*** Data in this exercise ***

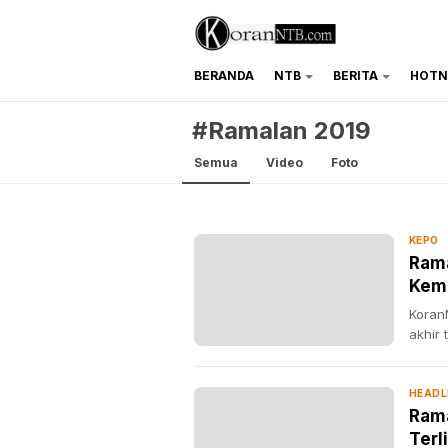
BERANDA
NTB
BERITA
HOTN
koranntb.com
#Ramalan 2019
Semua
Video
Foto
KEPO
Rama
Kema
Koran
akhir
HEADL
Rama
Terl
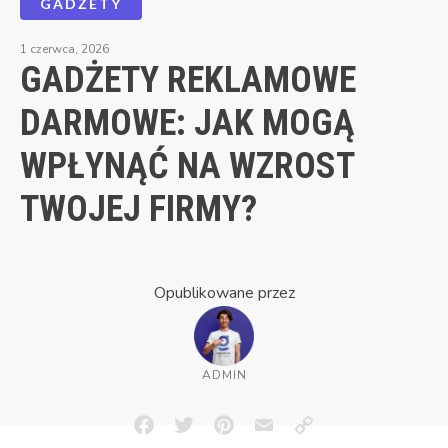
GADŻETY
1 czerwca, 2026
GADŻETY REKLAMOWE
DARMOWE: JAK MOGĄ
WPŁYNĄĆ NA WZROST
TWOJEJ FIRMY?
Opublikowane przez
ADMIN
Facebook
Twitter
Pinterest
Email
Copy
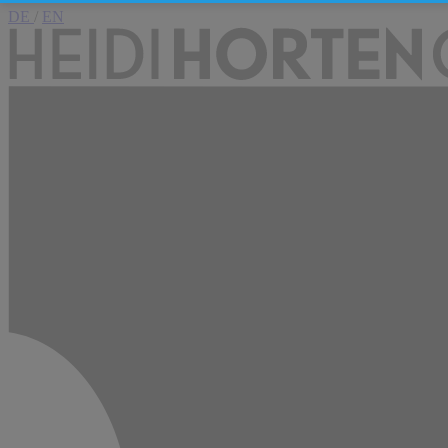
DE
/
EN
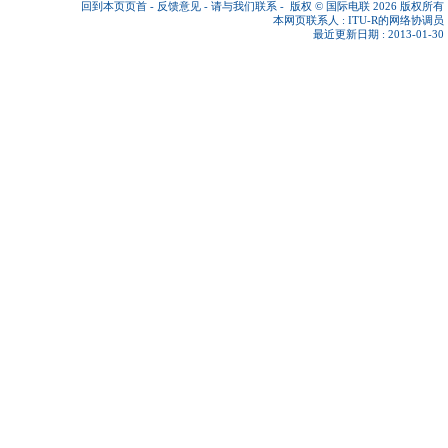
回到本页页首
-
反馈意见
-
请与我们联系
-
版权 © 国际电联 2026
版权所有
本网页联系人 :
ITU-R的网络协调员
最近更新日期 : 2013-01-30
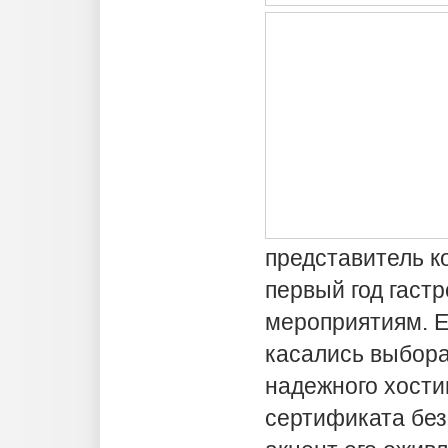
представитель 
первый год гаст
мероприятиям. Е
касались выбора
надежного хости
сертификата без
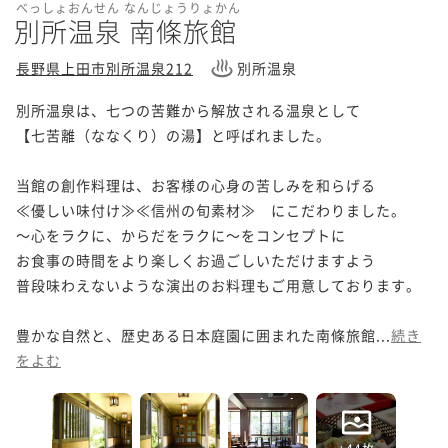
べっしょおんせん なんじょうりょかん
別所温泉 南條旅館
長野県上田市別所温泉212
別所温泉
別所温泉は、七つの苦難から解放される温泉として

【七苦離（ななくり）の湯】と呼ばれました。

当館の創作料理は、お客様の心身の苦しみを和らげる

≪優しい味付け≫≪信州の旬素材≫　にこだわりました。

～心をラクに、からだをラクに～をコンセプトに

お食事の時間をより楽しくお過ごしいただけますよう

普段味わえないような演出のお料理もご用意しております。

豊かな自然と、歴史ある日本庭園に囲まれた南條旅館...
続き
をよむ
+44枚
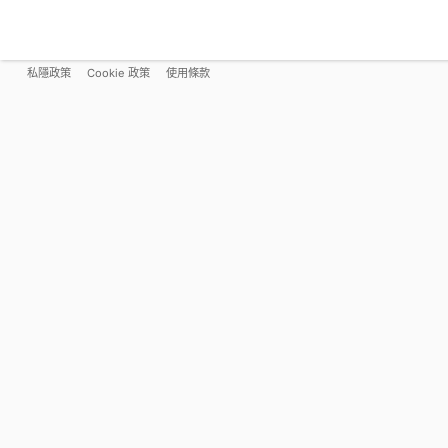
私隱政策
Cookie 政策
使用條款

*** End of Data in this exercise ***

The task: Reproduce the material word for word. Skip every picture it holds.

Expected output:
BERANDA
NTB
BERITA
HOTN
koranntb.com
#Ramalan 2019
Semua
Video
Foto
KEPO
Rama
Kema
Koran
akhir
HEADL
Rama
Terl
GADŻETY
1 czerwca, 2026
GADŻETY REKLAMOWE
DARMOWE: JAK MOGĄ
WPŁYNĄĆ NA WZROST
TWOJEJ FIRMY?
Opublikowane przez
ADMIN
Facebook
Twitter
Pinterest
Email
Copy
DE
/
EN
回到本页页首
-
反馈意见
-
请与我们联系
-
版权 © 国际电联 2026
版权所有
本网页联系人 :
ITU-R的网络协调员
最近更新日期 : 2013-01-30
представитель 
первый год гаст
мероприятиям. Е
касались выбора
надежного хости
сертификата без
べっしょおんせん なんじょうりょかん
別所温泉 南條旅館
長野県上田市別所温泉212
別所温泉
別所温泉は、七つの苦難から解放される温泉として

【七苦離（ななくり）の湯】と呼ばれました。

当館の創作料理は、お客様の心身の苦しみを和らげる

≪優しい味付け≫≪信州の旬素材≫　にこだわりました。

～心をラクに、からだをラクに～をコンセプトに

お食事の時間をより楽しくお過ごしいただけますよう

普段味わえないような演出のお料理もご用意しております。

豊かな自然と、歴史ある日本庭園に囲まれた南條旅館...
続き
をよむ
+44枚
私隱政策
Cookie 政策
使用條款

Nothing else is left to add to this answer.